> **YOUR INSTRUCTIONS**
Go to the line containing "US$ 5,70 por" below; retype it and all following lines exactly, and leave out the pictures.

> **DATA EXCERPTS**
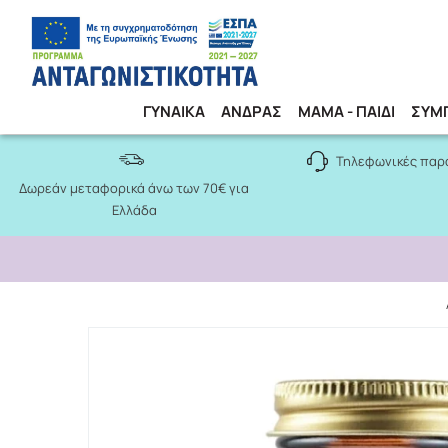
ΓΥΝΑΙΚΑ
ΑΝΔΡΑΣ
ΜΑΜΑ - ΠΑΙΔΙ
ΣΥΜ
Τηλεφωνικές παρ
Δωρεάν μεταφορικά άνω των 70€ για
Ελλάδα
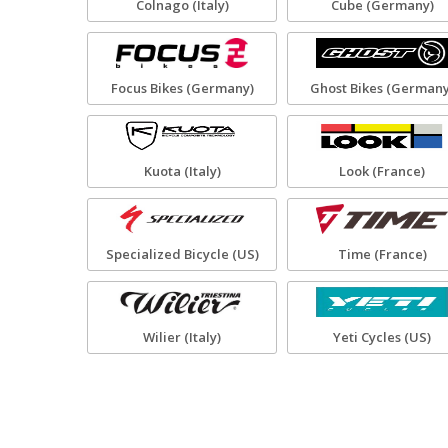
Colnago (Italy)
Cube (Germany)
Focus Bikes (Germany)
Ghost Bikes (Germany
Kuota (Italy)
Look (France)
Specialized Bicycle (US)
Time (France)
Wilier (Italy)
Yeti Cycles (US)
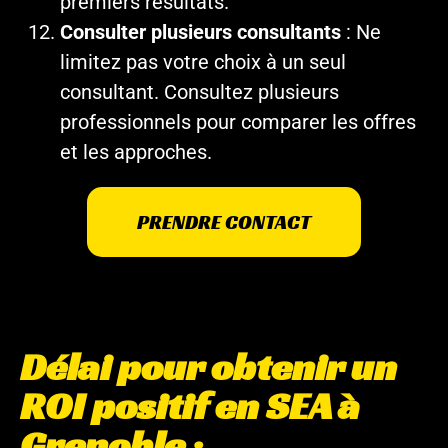
premiers résultats.
Consulter plusieurs consultants
: Ne
limitez pas votre choix à un seul
consultant. Consultez plusieurs
professionnels pour comparer les offres
et les approches.
PRENDRE CONTACT
Délai pour obtenir un
ROI positif en SEA à
Grenoble :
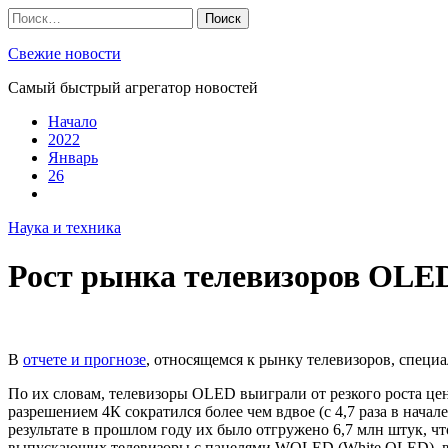
Skip
Найти:
to
content
Свежие новости
Самый быстрый агрегатор новостей
Начало
2022
Январь
26
Наука и техника
Рост рынка телевизоров OLED
В
отчете и прогнозе
, относящемся к рынку телевизоров, спец
По их словам, телевизоры OLED выиграли от резкого роста це
разрешением 4К сократился более чем вдвое (с 4,7 раза в начал
результате в прошлом году их было отгружено 6,7 млн штук, чт
выпускающих телевизоры с панелями WOLED (White OLED), в эт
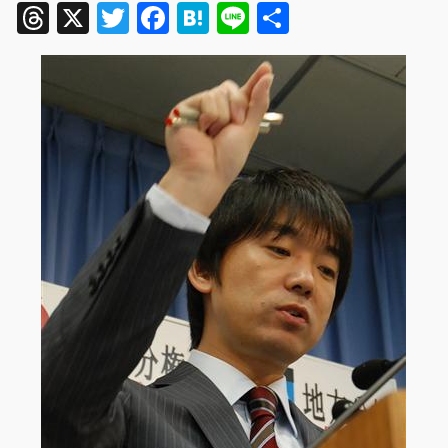
Threads
X
Twitter
Facebook
Hatena
Line
共
有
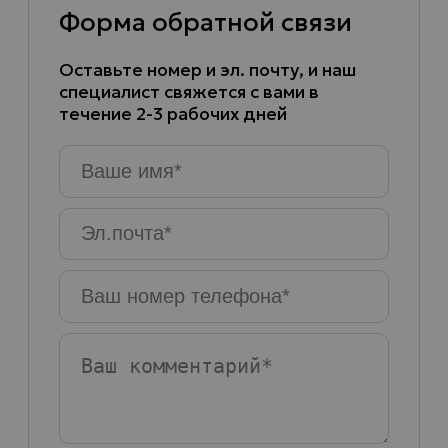
Форма обратной связи
Оставьте номер и эл. почту, и наш
специалист свяжется с вами в
течение 2-3 рабочих дней
Ваше
имя
*
Эл.почта
*
Ваш
номер
телефона
*
Ваш
комментарий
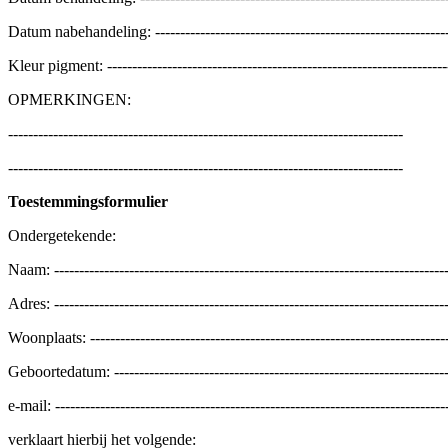
Datum nabehandeling: -----------------------------------------------------------
Kleur pigment: --------------------------------------------------------------------
OPMERKINGEN:
-------------------------------------------------------------------------------
-------------------------------------------------------------------------------
Toestemmingsformulier
Ondergetekende:
Naam: -------------------------------------------------------------------------------
Adres: -------------------------------------------------------------------------------
Woonplaats: ------------------------------------------------------------------------
Geboortedatum: -------------------------------------------------------------------
e-mail: ------------------------------------------------------------------------------
verklaart hierbij het volgende:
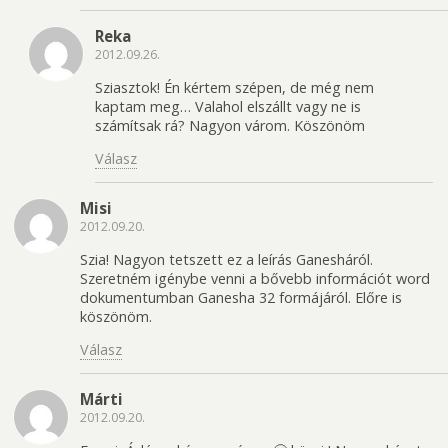
Reka
2012.09.26.
Sziasztok! Én kértem szépen, de még nem
kaptam meg… Valahol elszállt vagy ne is
számítsak rá? Nagyon várom. Köszönöm
Válasz
Misi
2012.09.20.
Szia! Nagyon tetszett ez a leírás Ganesháról.
Szeretném igénybe venni a bővebb információt word
dokumentumban Ganesha 32 formájáról. Előre is
köszönöm.
Válasz
Márti
2012.09.20.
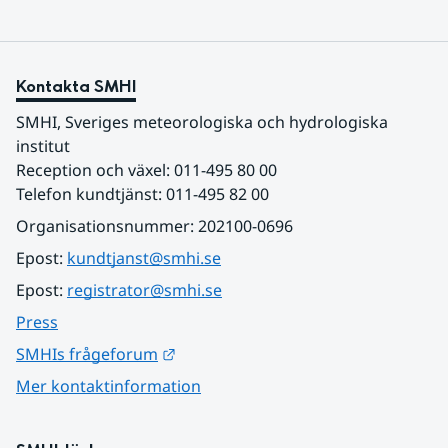
Kontakta SMHI
SMHI, Sveriges meteorologiska och hydrologiska 
institut
Reception och växel: 011-495 80 00
Telefon kundtjänst: 011-495 82 00
Organisationsnummer: 202100-0696
Epost: 
kundtjanst@smhi.se
Epost: 
registrator@smhi.se
Press
Länk till annan webbplats.
SMHIs frågeforum
Mer kontaktinformation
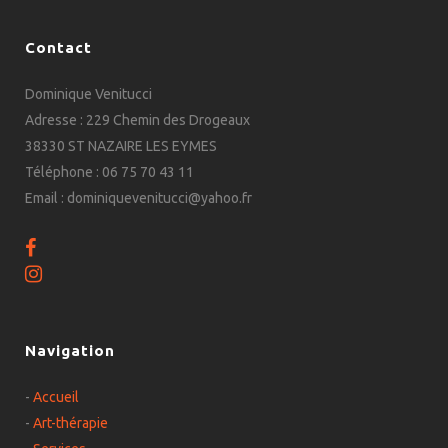
Contact
Dominique Venitucci
Adresse : 229 Chemin des Drogeaux
38330 ST NAZAIRE LES EYMES
Téléphone : 06 75 70 43 11
Email : dominiquevenitucci@yahoo.fr
Navigation
-
Accueil
-
Art-thérapie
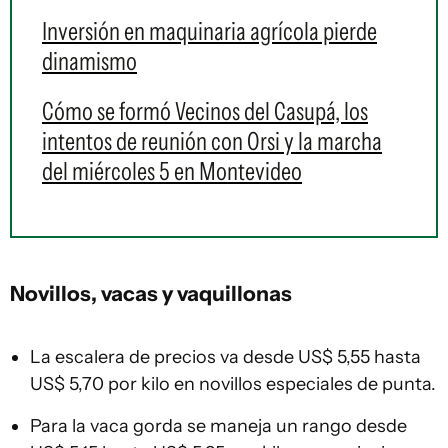
Inversión en maquinaria agrícola pierde
dinamismo
Cómo se formó Vecinos del Casupá, los
intentos de reunión con Orsi y la marcha
del miércoles 5 en Montevideo
Novillos, vacas y vaquillonas
La escalera de precios va desde US$ 5,55 hasta
US$ 5,70 por kilo en novillos especiales de punta.
Para la vaca gorda se maneja un rango desde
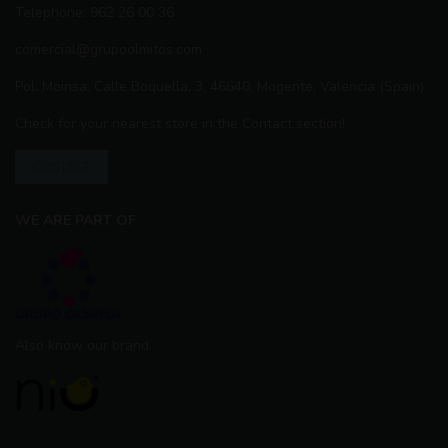
Telephone: 962 26 00 36
comercial@grupoolmitos.com
Pol. Moinsa, Calle Boquella, 3, 46640, Mogente, Valencia (Spain)
Check for your nearest store in the Contact section!
CONTACT
WE ARE PART OF
Also know our brand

> **ANSWER AREA**
US$ 5,70 por kilo en novillos especiales de punta.
Para la vaca gorda se maneja un rango desde
Telephone: 962 26 00 36
comercial@grupoolmitos.com
Pol. Moinsa, Calle Boquella, 3, 46640, Mogente, Valencia (Spain)
Check for your nearest store in the Contact section!
CONTACT
WE ARE PART OF
Also know our brand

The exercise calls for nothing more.